Raju on August 05, 2009:
Its Very information. thanks for sharing your experiences.
Sondra (author) from Neverland on January 16, 2009:
Thank you, Lgali :)
Lgali on January 16, 2009:
Great information--Great hub!
Sondra (author) from Neverland on December 19, 2008:
Thank you Benson. Unfortunately I have first-hand knowledge of the tests. Being as you are a general surgeon, maybe you've heard of chiari, it is my curse. And also, since you are a doctor, have you ever almost been hit? I couldn't believe I did that :)
Benson Yeung from Hong Kong on December 19, 2008:
that's very interesting. I have to say you know much on these topics than I do (I'm a doctor). Good job.
Sondra (author) from Neverland on December 15, 2008:
Thank you for the comment. I have seen the open MRI's, but I've never had one. If I ever need another MRI thats the route Im going! But hopefully that wont be necessary since we never found a reason for the symptoms and they have gone away :)

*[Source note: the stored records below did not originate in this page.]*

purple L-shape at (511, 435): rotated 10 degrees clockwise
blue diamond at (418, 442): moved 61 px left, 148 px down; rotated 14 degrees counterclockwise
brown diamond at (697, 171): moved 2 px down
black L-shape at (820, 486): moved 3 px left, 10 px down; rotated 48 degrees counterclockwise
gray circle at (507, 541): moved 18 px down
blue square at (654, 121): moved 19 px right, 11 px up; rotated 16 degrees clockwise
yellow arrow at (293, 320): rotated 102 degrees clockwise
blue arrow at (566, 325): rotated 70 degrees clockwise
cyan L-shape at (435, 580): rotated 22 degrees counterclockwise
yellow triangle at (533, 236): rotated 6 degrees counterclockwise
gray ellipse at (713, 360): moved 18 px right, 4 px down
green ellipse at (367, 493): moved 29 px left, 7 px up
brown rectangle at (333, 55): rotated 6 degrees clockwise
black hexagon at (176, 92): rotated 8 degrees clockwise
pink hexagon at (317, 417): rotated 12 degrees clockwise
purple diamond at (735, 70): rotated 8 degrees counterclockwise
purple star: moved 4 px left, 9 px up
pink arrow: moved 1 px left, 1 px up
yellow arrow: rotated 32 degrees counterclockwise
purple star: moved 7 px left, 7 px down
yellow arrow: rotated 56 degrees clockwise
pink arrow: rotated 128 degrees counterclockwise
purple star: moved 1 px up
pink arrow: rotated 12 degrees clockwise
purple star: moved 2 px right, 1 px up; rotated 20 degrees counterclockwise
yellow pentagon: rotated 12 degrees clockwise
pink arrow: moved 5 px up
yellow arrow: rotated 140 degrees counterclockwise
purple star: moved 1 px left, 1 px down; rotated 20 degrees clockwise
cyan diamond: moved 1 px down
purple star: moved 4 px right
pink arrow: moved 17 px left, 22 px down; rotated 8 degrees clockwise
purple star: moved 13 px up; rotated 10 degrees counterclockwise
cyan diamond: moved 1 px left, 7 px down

newcapo on December 15, 2008:
Great information--Great hub! I have had several MRIs on my lumbar spine. For the last few years, they have all been open MRI, but I remember the closed tube, I'm glad I'm not claustrophobic . Thanks for the info
Sondra (author) from Neverland on December 15, 2008:
Hello Elizabeth, good to see you :) Im glad you mentioned the button you can push to talk to the technician. I forgot all about that. It was a nice comfort measure. I remember bsically holding on to mine for dear life my first MRI.
Elizabeth31 on December 14, 2008:
Sorry you had to have so many tests. I have had a MRI for the neck. My experience was similar, except that they put your head and a neck in a brack like thing for that and you don't have to wear a cap. They had a button you could push if you needed to talk to the technician for some reason.
Sondra (author) from Neverland on December 14, 2008:
Thank you for your nice comment, Bardie.
Bardie on December 14, 2008:
Thank you so much for the information. You are absolutely correct when you say there is no information on how tests or procedures feel. Your hubs are concise and informative. Thank you!
Sondra (author) from Neverland on December 14, 2008:
Thank you for the nice comment. The only way I knew to ask my doctor for something was because my Mom mentioned it to me. I hate small spaces and the meds helped tremendously. They're probably why I heard aliens arguing ;)
Triplet Mom from West Coast on December 14, 2008:
Ardie, this is great information. I wish I had this information before my husband had his MRI, he is one of those that does not like enclosed places. Thanks for sharing!